Christine Sinclair a remporté l'or olympique avec le Canada à Yokohama.
L'attaquante a réalisé un rêve vieux de plus de 20 ans.
Elle évoque l'évolution de son rôle.
L'attente a &t& longue : 21 ans, 4 mois et 26 jours. Mais pour Christine Sinclair, chacun de ces 7 818 jours écoulés depuis ses débuts en mars 2000, jusqu'à remporter une médaille d'or sur la scène mondiale, en valait la peine. "Elle est même plus jolie que le bronze", rit l'attaquante de 38 ans en contemplant sa nouvelle médaille. "Et honnêtement, je ne peux pas croire que c'est vraiment arrivé. Je suis complètement dépassée."
"Quand j'ai commencé à jouer avec l'équipe nationale, les États-Unis nous battaient 9-0. C'était la norme. Alors faire partie d'un groupe qui s'est hissé sur la première marche du podium… Je pensais vraiment que ça n'allait jamais m'arriver."
Sinclair n'est pas la seule à avoir ce genre de doute. Et ce qui rend cette récompense en or encore plus savoureuse, c'est la manière dont elle a été obtenue. Il semblait en effet évident que, si le Canada venait à réaliser un coup de maître dans un tel tournoi, ce ne pouvait être que si la meilleure buteuse internationale de l'histoire tenait l'équipe sur ses épaules. Pourtant, Sinclair n'a pas accompli de miracles au Japon. Et elle n'en a même pas eu besoin.
Le fait qu'elle n'ait pas marqué depuis l'entrée en lice de son équipe est en soi révélateur, tout comme son remplacement en finale à l'approche de la prolongation. D'autres joueuses de son calibre auraient sans nul doute protesté à l'idée de passer de la lumière à l'ombre. Sinclair, elle, se satistait de cette transition de joueuse vedette à travailleuse de l'ombre.

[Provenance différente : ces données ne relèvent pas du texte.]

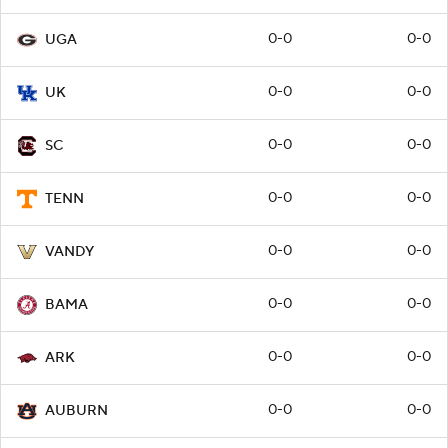
0-0
0-0
UGA
0-0
0-0
UK
0-0
0-0
SC
0-0
0-0
TENN
0-0
0-0
VANDY
0-0
0-0
BAMA
0-0
0-0
ARK
0-0
0-0
AUBURN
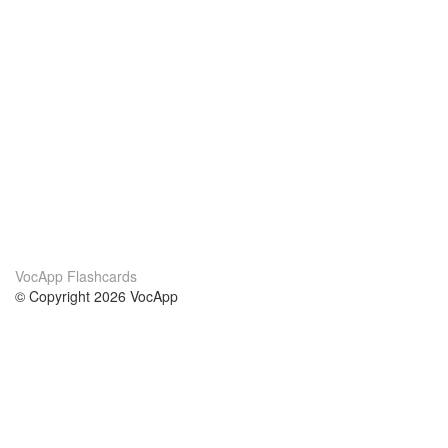
VocApp Flashcards
© Copyright 2026 VocApp
02-798 Mielczarskiego 8/58
Warsaw, Poland (EU)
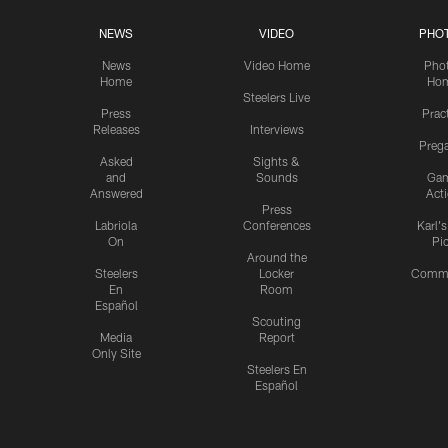
NEWS
VIDEO
PHO
News
Video Home
Pho
Home
Ho
Steelers Live
Press
Prac
Releases
Interviews
Preg
Asked
Sights &
and
Sounds
Ga
Answered
Act
Press
Labriola
Conferences
Karl'
On
Pi
Around the
Steelers
Locker
Commu
En
Room
Español
Scouting
Media
Report
Only Site
Steelers En
Español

"J'ai senti la pression des attentes par le passé, mais pas dans ce groupe", assure-t-elle. "Cet effectif est plein de talent. Maintenant, il me suffit de faire mon travail et d'aider l'équipe le plus possible. Je n'ai pas besoin de me transcender pour que nous gagnions. Et c'est une sensation extraordinaire."
"Je pense que mon expérience reste utile. On a vu hier comment Carli Lloyd et Megan Rapinoe se sont mises en première ligne pour les États-Unis quand ils en ont eu besoin. Mais je veux juste aider mon équipe. Si c'est en dégageant des corners, ça m'est égal. Je veux simplement aider. Je sais que je n'ai rien fait de spécial ce soir. J'ai simplement fait mon travail."
Ce travail inclut notamment d'avoir obtenu le penalty ô combien important qui a permis au Canada d'égaliser et a ouvert la voie vers leur la victoire au bout du suspense. Sinclair a toutefois tenu à attribuer le mérite à d'autres, de l'héroïne des tirs au but Stephanie Labbé à Beverly Priestman, la sélectionneuse qui a conduit les Canucks à ce sacre olympique inespéré.
"Bev a changé l'attitude de cette équipe", explique-t-elle. "J'ai manqué le premier stage avec elle et quand je suis revenue pour le deuxième, je pouvais déjà voir qu'elle avait insufflé un sentiment de conviction, de confiance et de courage que nous n'avions pas auparavant. À présent, nous jouons avec nos forces. Nous pouvons défendre - nous avons une défense de classe mondiale - , et nous avons des coureuses de 100 mètres devant. Bev a apporté cela à notre équipe."
Sinclair ne pouvait tout de même pas espérer quitter Yokohama en toute discrétion, sans que la lumière des projecteurs ne se tourne un instant vers elle. Inévitablement, la question devait lui être posée : "Et maintenant ?"
Quand une légende du football réalise le rêve derrière lequel elle courait depuis plus de deux décennies, il serait tout naturel d'envisager de tirer sa révérence après avoir atteint les sommets. "Ne me demandez pas ça", coupe-t-elle dans un sourire. "Laissez-moi au moins savourer la tournée de la victoire. "Je me suis promis avant le tournoi que, quoi qu'il arrive ici, je ne prendrai pas de décision sur le coup de la joie ou de la tristesse. Et je compte m'y tenir. Et qui sait ? Il y a une Coupe du Monde dans pas longtemps, donc on verra…" Imaginer Sinclair en Australie et en Nouvelle-Zélande dans deux ans n'a donc rien d'irréaliste. Mais qu'elle continue à jouer ou qu'elle raccroche ses crampons, la plus grande joueuse canadienne de l'histoire peut désormais prendre sa décision avec un statut de médaillée d'or on ne peut plus mérité.